(WHS-K4.01) TYPE III COLLAGEN BIOMATERIALS IMPROVE CUTANEOUS WOUND HEALING IN DIABETIC MICE
Thursday, May 16, 2024
9:15 AM – 10:15 AM East Coast USA Time
Background: Dysregulated collagen production and proteolytic degradation of collagen in diabetic wounds is well known to contribute to impaired healing in diabetic patients. Altered dynamic reciprocity between cells in the healing microenvironment in turn leads to altered epithelial, stromal, and immune cell responses after injury. Based on our previous work showing a vulnerary and pro-regenerative role for type III collagen (Col3) in acute wound repair, we hypothesized that delivery of Col3 to diabetic wounds could improve efficiency and quality of repair in a diabetic mouse model. Furthermore, we have developed a proteolytic-resistant Col3 (aza-Col3) which we hypothesize will further improve efficacy of Col3 biomaterials in diabetic wound healing.
Methods: Two 8 mm full-thickness excisional wounds were made paramedian on the dorsum of LepRdb/db (db/db) mice at 14-16 weeks of age.
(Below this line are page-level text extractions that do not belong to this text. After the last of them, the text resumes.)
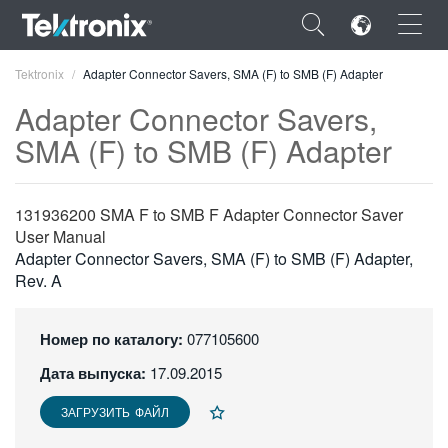
×
Tektronix
Adapter Connector Savers, SMA (F) to SMB (F) Adapter
Adapter Connector Savers,
SMA (F) to SMB (F) Adapter
ENGLISH
131936200 SMA F to SMB F Adapter Connector Saver
FRANÇAIS
User Manual
Adapter Connector Savers, SMA (F) to SMB (F) Adapter,
DEUTSCH
Rev. A
VIỆT NAM
Номер по каталогу:
077105600
简体中文
Дата выпуска:
17.09.2015
日本語
ЗАГРУЗИТЬ ФАЙЛ
한국어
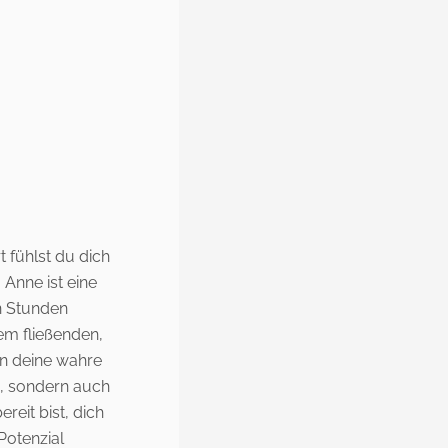
 fühlst du dich
 Anne ist eine
en Stunden
em fließenden,
in deine wahre
ch, sondern auch
reit bist, dich
Potenzial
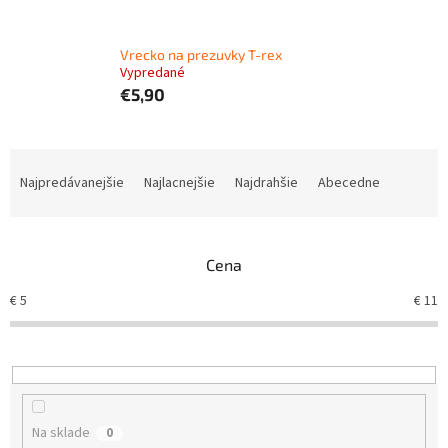
Vrecko na prezuvky T-rex
Vypredané
€5,90
R
a
Najpredávanejšie
Najlacnejšie
Najdrahšie
Abecedne
d
e
n
Cena
i
e
€
5
€
11
p
r
o
d
u
k
Na sklade
0
t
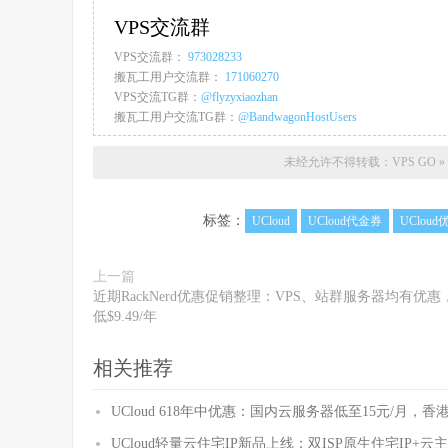
VPS交流群
VPS交流群：
973028233
搬瓦工用户交流群：
171060270
VPS交流TG群：
@flyzyxiaozhan
搬瓦工用户交流TG群：
@BandwagonHostUsers
未经允许不得转载：
VPS GO
»
标签：
UCloud
UCloud代金券
UClou
上一篇
近期RackNerd优惠促销整理：VPS、站群服务器均有优惠
低$9.49/年
相关推荐
UCloud 618年中优惠：国内云服务器低至15元/月，香港
UCloud轻量云住宅IP新品上线：双ISP原生住宅IP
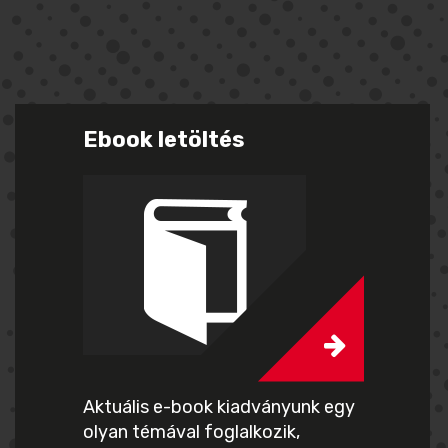
Ebook letöltés
Aktuális e-book kiadványunk egy
olyan témával foglalkozik,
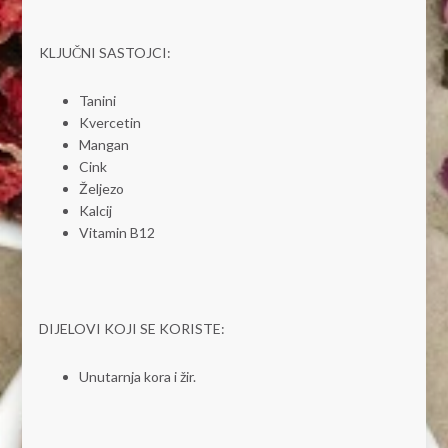
KLJUČNI SASTOJCI:
Tanini
Kvercetin
Mangan
Cink
Željezo
Kalcij
Vitamin B12
DIJELOVI KOJI SE KORISTE:
Unutarnja kora i žir.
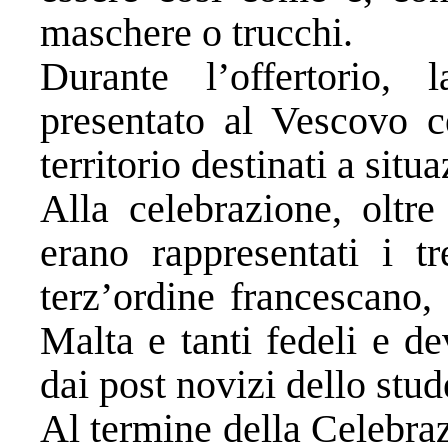
maschere o trucchi.
Durante l’offertorio, 
presentato al Vescovo ce
territorio destinati a situa
Alla celebrazione, oltre
erano rappresentati i tr
terz’ordine francescano,
Malta e tanti fedeli e de
dai post novizi dello stu
Al termine della Celebraz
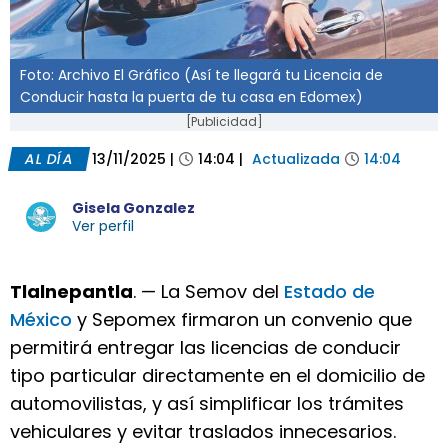
Foto: Archivo El Gráfico (Así te llegará tu Licencia de
Conducir hasta la puerta de tu casa en Edomex)
[Publicidad]
AL DÍA
13/11/2025
|
14:04
|
Actualizada
14:04
Gisela Gonzalez
Ver perfil
Tlalnepantla
. — La Semov del
Estado de
México
y Sepomex firmaron un convenio que
permitirá entregar las licencias de conducir
tipo particular directamente en el domicilio de
automovilistas, y así simplificar los trámites
vehiculares y evitar traslados innecesarios.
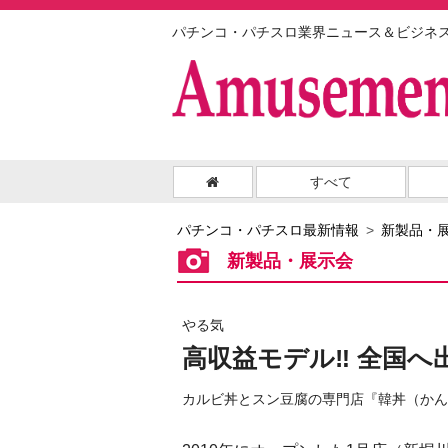
パチンコ・パチスロ業界ニュース＆ビジネ
すべて
パチンコ・パチスロ最新情報
新製品・
新製品・展示会
やる気
高収益モデル‼ 全国へ
カルビ丼とスン豆腐の専門店『韓丼（かん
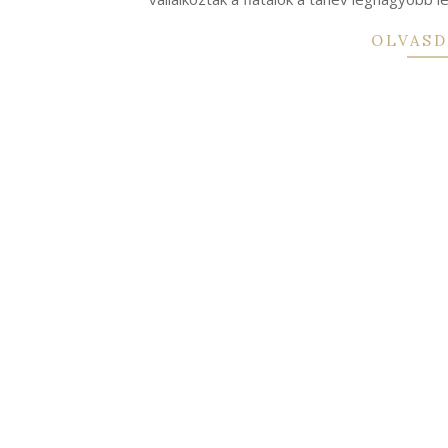
OLVASD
Shear-thinning, self-healing hydrogels were utilized to deliver rhCol3 (200 μg) or vehicle to the wound bed at the time of wounding. Wounds were collected and gross wound closure was assessed at 7-, 10-, and 14-days post-wounding (DPW). Histomorphometry was determined for total re-epithelialized distance (RE), epidermal gap (EG), and granulation tissue (GT) area on H&E sections. Immune responses were characterized by immunohistochemical staining for MPO and F4/80 (neutrophils and macrophages, respectively). rhCol3 degradation with or without aza-glycine peptides (aza-Col3) was assessed with circular dichroism (CD) spectroscopy in the presence of collagenases.
Results: We observed that Col3 biomaterial-containing wounds had improved wound healing as evidenced by increased RE at 7, 10, and 14 DPW compared to control biomaterial wounds (p < 0.01 for each timepoint); decreased EG at 7 and 14 DPW (p < 0.05); and increased GT formation at 10 DPW (p < 0.05). At 10 DPW, Col3 biomaterial wounds had decreased neutrophil (MPO+ cells) and macrophage (F4/80+ cells) infiltration compared to controls (p < 0.05 each). CD spectra revealed increased resistance to degradation in aza-Col3 samples dose-dependently with increasing aza-glycine concentration compared to rhCol3 alone.
Conclusions: Our results demonstrate that Col3 improves wound healing outcomes in a diabetic mouse model through its effects on re-epithelization, GT formation, and immune response. While the incorporation of Col3 alone improved wound healing outcomes, preliminary data also indicate that incorporation of aza-peptides with Col3 prevents degradation in the presence of collagenases and suggest that aza-Col3 biomaterials may further improve healing outcomes in diabetic wounds.